This is a bit of a continued thought from the previous post. Last night we had a little family meeting, called by my daughter. She was sharing that there was a level of discomfort on her part with the live-in arrangement, including things like the level of affection that S and I show each other, and some differences in parenting styles.
While I am glad that she feels comfortable enough to speak directly with all of us about how she was feeling, this isn't a democracy. The parents will form the course of action. It becomes incumbent on us, as parents, to help devise ways to improve comfort-zones, or grow skills in coping with uncomfortable feelings. While one does not cease being their own person to become a parent, one cannot cease being a parent in pursuit of their own personal growth. This is equally true for mono and poly parents.

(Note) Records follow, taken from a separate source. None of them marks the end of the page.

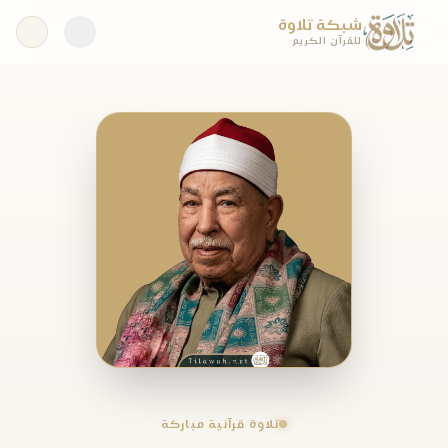
شبكة تلاوة
للقرآن الكريم
تلاوة قرآنية مباركة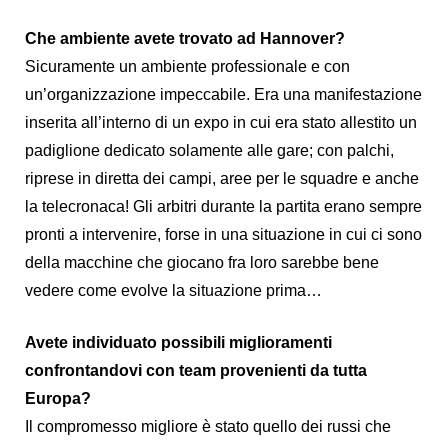
Che ambiente avete trovato ad Hannover?
Sicuramente un ambiente professionale e con
un’organizzazione impeccabile. Era una manifestazione
inserita all’interno di un expo in cui era stato allestito un
padiglione dedicato solamente alle gare; con palchi,
riprese in diretta dei campi, aree per le squadre e anche
la telecronaca! Gli arbitri durante la partita erano sempre
pronti a intervenire, forse in una situazione in cui ci sono
della macchine che giocano fra loro sarebbe bene
vedere come evolve la situazione prima…
Avete individuato possibili miglioramenti
confrontandovi con team provenienti da tutta
Europa?
Il compromesso migliore è stato quello dei russi che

In my work, I spend a goodly amount of time talking with a wide variety of people. What I've heard repeatedly is that disaster awaits when one sublimates their own needs in the raising of children. Even if your relationship makes it to the time that the kids are out of the house, the likelihood of it thriving, in the face of empty nest and having no clue who you are as a person, is extremely low. Well before becoming poly, I had decided that parenting was a role, but it wouldn't become my life.

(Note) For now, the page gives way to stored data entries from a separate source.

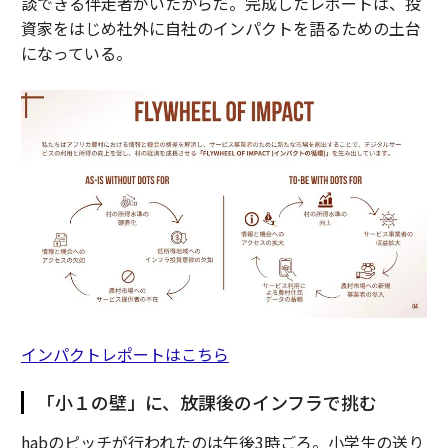
談できる伴走者がいたからだ。完成したレポートは、投
資家をはじめ社外に自社のインパクトを語るための土台
になっている。
インパクトレポートはこちら
「小１の壁」に、放課後のインフラで挑む
habのピッチが行われたのは午後3時ごろ。小学生の送り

On days like today, being an individual is pretty tough to see. It's a snow day. S and PG are out of the house. I am it. This is one day though. On Friday, I will be going to a party with S to view porn and enjoy some public play. I have a weekly date with PG on Sunday. I am looking forward to a soak in my tub later on and curling up with a book. There are still massages to be done, people to help heal. There is a person inside that parent that is important to nurture, and it's my job to be mindful of that, even in the face of family meetings and snow days.